Task data below:

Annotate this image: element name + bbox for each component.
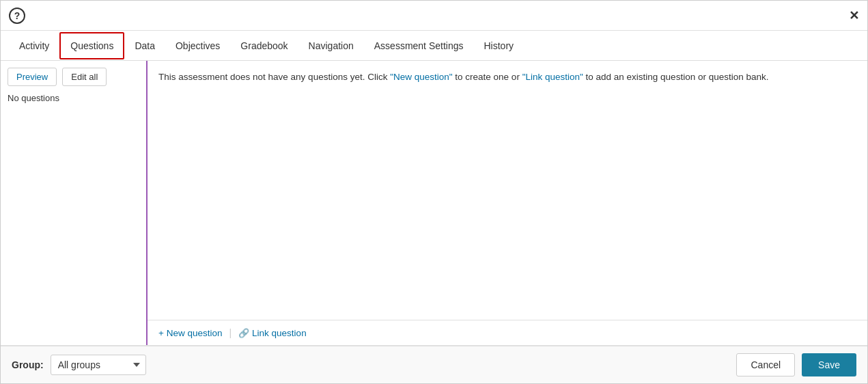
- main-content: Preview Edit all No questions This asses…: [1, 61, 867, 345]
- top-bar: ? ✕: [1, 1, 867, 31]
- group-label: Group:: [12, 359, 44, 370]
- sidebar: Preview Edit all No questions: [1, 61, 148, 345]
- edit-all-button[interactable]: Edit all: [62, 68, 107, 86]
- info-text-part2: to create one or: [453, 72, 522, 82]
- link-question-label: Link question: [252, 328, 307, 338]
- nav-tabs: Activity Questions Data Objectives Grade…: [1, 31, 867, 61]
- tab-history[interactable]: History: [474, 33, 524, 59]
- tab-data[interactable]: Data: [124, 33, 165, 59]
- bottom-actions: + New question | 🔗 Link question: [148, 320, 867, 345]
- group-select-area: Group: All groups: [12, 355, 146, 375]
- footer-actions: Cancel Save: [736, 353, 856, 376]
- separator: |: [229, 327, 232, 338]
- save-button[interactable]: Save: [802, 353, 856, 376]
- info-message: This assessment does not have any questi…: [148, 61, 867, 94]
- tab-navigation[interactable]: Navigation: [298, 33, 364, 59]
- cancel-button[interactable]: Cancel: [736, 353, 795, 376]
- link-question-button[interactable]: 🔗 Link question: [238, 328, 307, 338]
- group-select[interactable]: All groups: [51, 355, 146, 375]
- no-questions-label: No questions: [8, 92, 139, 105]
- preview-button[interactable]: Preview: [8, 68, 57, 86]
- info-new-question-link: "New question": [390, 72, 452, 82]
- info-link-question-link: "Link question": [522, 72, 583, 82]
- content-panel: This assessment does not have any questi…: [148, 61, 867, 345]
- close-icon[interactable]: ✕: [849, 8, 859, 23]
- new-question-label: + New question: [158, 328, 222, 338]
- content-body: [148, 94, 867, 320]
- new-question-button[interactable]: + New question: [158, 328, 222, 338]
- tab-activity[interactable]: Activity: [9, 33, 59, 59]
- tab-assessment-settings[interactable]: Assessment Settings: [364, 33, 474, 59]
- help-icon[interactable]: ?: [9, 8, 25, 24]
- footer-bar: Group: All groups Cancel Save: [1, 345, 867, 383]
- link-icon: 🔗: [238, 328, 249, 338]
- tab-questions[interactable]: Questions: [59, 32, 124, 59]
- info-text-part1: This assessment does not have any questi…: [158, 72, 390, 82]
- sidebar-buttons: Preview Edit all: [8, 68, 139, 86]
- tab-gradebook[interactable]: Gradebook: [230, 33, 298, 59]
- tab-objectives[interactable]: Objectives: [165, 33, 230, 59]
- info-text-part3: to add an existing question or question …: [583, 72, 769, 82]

End of Task data.

Required action: In the material above, find each line containing the word "groups" and copy it.

Worked solution:
- group-select-area: Group: All groups: [12, 355, 146, 375]
- group-select[interactable]: All groups: [51, 355, 146, 375]
- footer-bar: Group: All groups Cancel Save: [1, 345, 867, 383]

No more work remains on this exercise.